[Collected data]
____

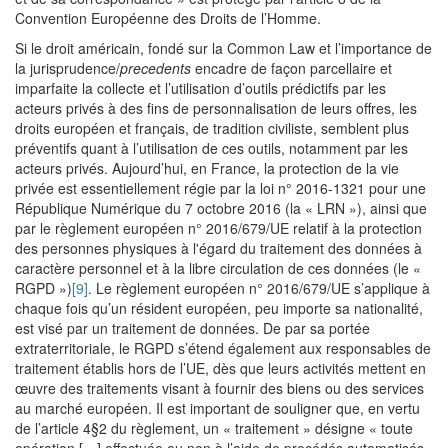
Convention Européenne des Droits de l’Homme.
Si le droit américain, fondé sur la Common Law et l’importance de
la jurisprudence/
precedents
encadre de façon parcellaire et
imparfaite la collecte et l’utilisation d’outils prédictifs par les
acteurs privés à des fins de personnalisation de leurs offres, les
droits européen et français, de tradition civiliste, semblent plus
préventifs quant à l’utilisation de ces outils, notamment par les
acteurs privés. Aujourd’hui, en France, la protection de la vie
privée est essentiellement régie par la loi n° 2016-1321 pour une
République Numérique du 7 octobre 2016 (la « LRN »), ainsi que
par le règlement européen n° 2016/679/UE relatif à la protection
des personnes physiques à l'égard du traitement des données à
caractère personnel et à la libre circulation de ces données (le «
RGPD »)
[9]
. Le règlement européen n° 2016/679/UE s’applique à
chaque fois qu’un résident européen, peu importe sa nationalité,
est visé par un traitement de données. De par sa portée
extraterritoriale, le RGPD s’étend également aux responsables de
traitement établis hors de l’UE, dès que leurs activités mettent en
œuvre des traitements visant à fournir des biens ou des services
au marché européen. Il est important de souligner que, en vertu
de l’article 4§2 du règlement, un « traitement » désigne « toute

____

» **Problem statement**
Nothing in the entries above should change when they are printed again, except that the pictures are dropped.

» **Answer for the task**
Convention Européenne des Droits de l’Homme.
Si le droit américain, fondé sur la Common Law et l’importance de
la jurisprudence/
precedents
encadre de façon parcellaire et
imparfaite la collecte et l’utilisation d’outils prédictifs par les
acteurs privés à des fins de personnalisation de leurs offres, les
droits européen et français, de tradition civiliste, semblent plus
préventifs quant à l’utilisation de ces outils, notamment par les
acteurs privés. Aujourd’hui, en France, la protection de la vie
privée est essentiellement régie par la loi n° 2016-1321 pour une
République Numérique du 7 octobre 2016 (la « LRN »), ainsi que
par le règlement européen n° 2016/679/UE relatif à la protection
des personnes physiques à l'égard du traitement des données à
caractère personnel et à la libre circulation de ces données (le «
RGPD »)
[9]
. Le règlement européen n° 2016/679/UE s’applique à
chaque fois qu’un résident européen, peu importe sa nationalité,
est visé par un traitement de données. De par sa portée
extraterritoriale, le RGPD s’étend également aux responsables de
traitement établis hors de l’UE, dès que leurs activités mettent en
œuvre des traitements visant à fournir des biens ou des services
au marché européen. Il est important de souligner que, en vertu
de l’article 4§2 du règlement, un « traitement » désigne « toute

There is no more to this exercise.